I am working on the rendering engine using Vulkan. My engine follows the GPU-driven approach. In the beginning of the frame the culling compute shader is executed. It iterates trough the instances buffer, performs a frustum and occlusion culling (with depth pyramid) and writes the resulting indirect command buffer. Then vkCmdDrawIndexedIndirectCount is performed. Material parameters are retrieved from another buffer using InstanceIndex (descriptorIndexing feature is used also).
Now I need to do much complex rendering using the different (possible arbitrary) pipelines (i.e alpha blending, tesselation, etc). And I'm stuck how to handle it with a GPU-driven indirect rendering.
I think about two approaches:
- Allocate separate indirect commands buffer for the every pipeline. Add pipeline ID's to an every entity in the instance buffer. My doubts are about how to predict a space needed to an every buffer (in worst case it should be numberofinstances*numberofpipelines. And it requires more atomic increments in the divergent branches of the culling shader. And finally, it requires to execute multiple DrawIndexedIndirect (one for each pipeline) even for zero amount of actual draws (since CPU don't know anything about culling results).

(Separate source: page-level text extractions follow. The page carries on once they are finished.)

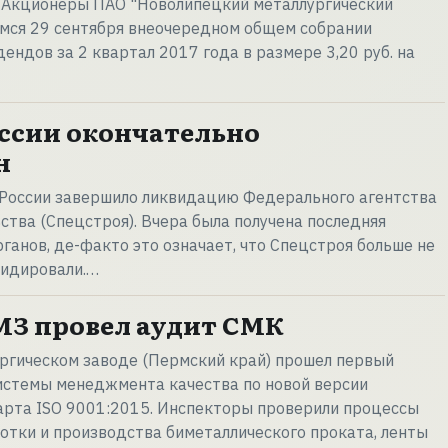
. Акционеры ПАО "Новолипецкий металлургический
емся 29 сентября внеочередном общем собрании
ендов за 2 квартал 2017 года в размере 3,20 руб. на
ссии окончательно
н
России завершило ликвидацию Федерального агентства
ства (Спецстроя). Вчера была получена последняя
ганов, де-факто это означает, что Спецстроя больше не
видировали.…
МЗ провел аудит СМК
ргическом заводе (Пермский край) прошел первый
истемы менеджмента качества по новой версии
рта ISO 9001:2015. Инспекторы проверили процессы
отки и производства биметаллического проката, ленты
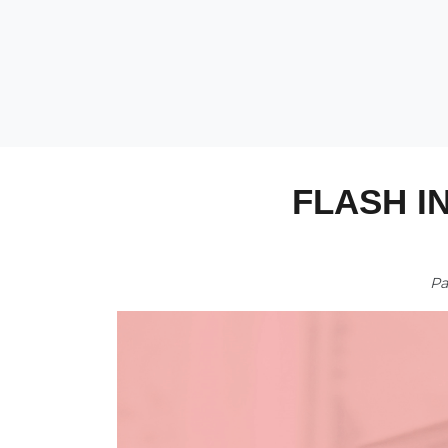
FLASH I
P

- Do dispatch (overwriting previous indirect buffer) then draw for an every shader in the scene. It requires to start new renderpass for every pipeline (since CmdDispatch cannot be performed within a renderpass), so I don't like that idea at all
Another option I see is to give-up and do GPU-driven rendering only for single most frequently used pipeline. And do traditional CPU driven for every other instances (loosing the ability to use depth pyramid culling for them). Don't want to do this because of need to support both ways (indirect and direct) together.
What would you do? How are large GPU-driven renderers handle it? Thank you for your answers!